Inggris mengirim misi perdamaian ke Bhutan pada awal 1864, menyusul kesimpulan terakhir dari perang saudara di sana. The Dzongpon dari Punakha-yang telah menang-telah rusak dengan pemerintah pusat dan mendirikan saingan Druk Desi sementara sah Druk Desi mencari perlindungan dari ponlop dari Paro dan kemudian terguling. Misi Inggris ditangani secara bergantian dengan ponlop saingan Paro dan ponlop dari Tongsa (yang terakhir bertindak atas nama Druk Desi), tapi Bhutan menolak perdamaian dan persahabatan perjanjian yang ditawarkan. Inggris menyatakan perang pada bulan November 1864 Bhutan tidak memiliki tentara reguler, dan pasukan yang ada yang terdiri dari penjaga dzong bersenjatakan matchlocks, busur dan anak panah, pedang, pisau, dan ketapel. Beberapa penjaga dzong ini, membawa perisai dan mengenakan baju besi chainmail, terlibat pasukan Inggris yang lengkap. [20]

The Duar Perang (1864-1865) hanya berlangsung lima bulan dan, meskipun beberapa kemenangan pertempuran oleh pasukan Bhutan, mengakibatkan kekalahan Bhutan, kehilangan bagian dari wilayah kedaulatannya, dan penyerahan paksa wilayah yang sebelumnya diduduki. Berdasarkan ketentuan Perjanjian Sinchula, ditandatangani pada tanggal 11 November 1865, Bhutan wilayah di Assam Duar dan Bengal Duar, serta wilayah delapan puluh tiga kilometer persegi dari Dewangiri di tenggara Bhutan menyerahkan, dengan imbalan tahunan subsidi dari 50.000 rupee. [20] [21] [22] tanah yang menjadi Bhutan House yang diserahkan dari Bhutan ke British India pada tahun 1865 pada akhir Perang Duar dan sebagai syarat Perjanjian Sinchula.

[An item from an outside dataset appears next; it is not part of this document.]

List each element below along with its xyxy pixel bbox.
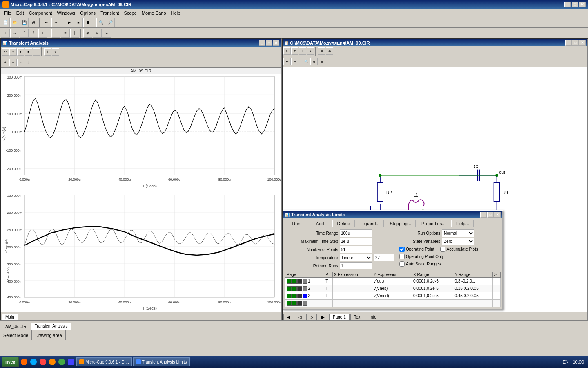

Di tahun 1870-an dan 1880-an, baru persaingan di antara saingan-terutama regional ponlop pro-Inggris Tongsa dan anti-Inggris, ponlop pro-Tibet Paro-mengakibatkan pengaruh dari Ugyen Wangchuck, yang Ponlop dari Tongsa. Dari basis kekuasaannya di tengah Bhutan, Ugyen Wangchuck telah mengalahkan musuh-musuh politiknya dan bersatu negara itu menyusul beberapa perang sipil dan pemberontakan di 1882-1885. Kemenangannya datang pada saat krisis untuk pemerintah pusat, namun. Kekuasaan Inggris telah menjadi lebih luas di selatan, dan di barat Tibet telah melanggar perbatasan dengan Sikkim, menimbulkan ketidakkasihan Inggris. Setelah 1.000 tahun hubungan dekat dengan Tibet, Bhutan menghadapi ancaman kekuatan militer Inggris dan dipaksa untuk membuat keputusan geopolitik yang serius. Inggris, berusaha untuk mengimbangi potensi kemajuan Rusia di Lhasa, ingin membuka hubungan dagang dengan Tibet. Ugyen Wangchuck, atas saran dari penasehat terdekatnya Ugyen Dorji, melihat kesempatan untuk membantu Inggris dan di 1903-4 menawarkan diri untuk menemani misi Inggris ke Lhasa sebagai mediator. Untuk jasanya dalam mengamankan Konvensi Anglo-Tibet 1904, Ugyen Wangchuck dianugerahi gelar bangsawan dan setelah itu terus bertambah kekuatan yang lebih besar di Bhutan. [20] Ugyen Dorji, serta keturunannya, melanjutkan untuk mempertahankan mendukung Inggris atas nama pemerintah dari Bhutan Hotel di Kalimpong, India.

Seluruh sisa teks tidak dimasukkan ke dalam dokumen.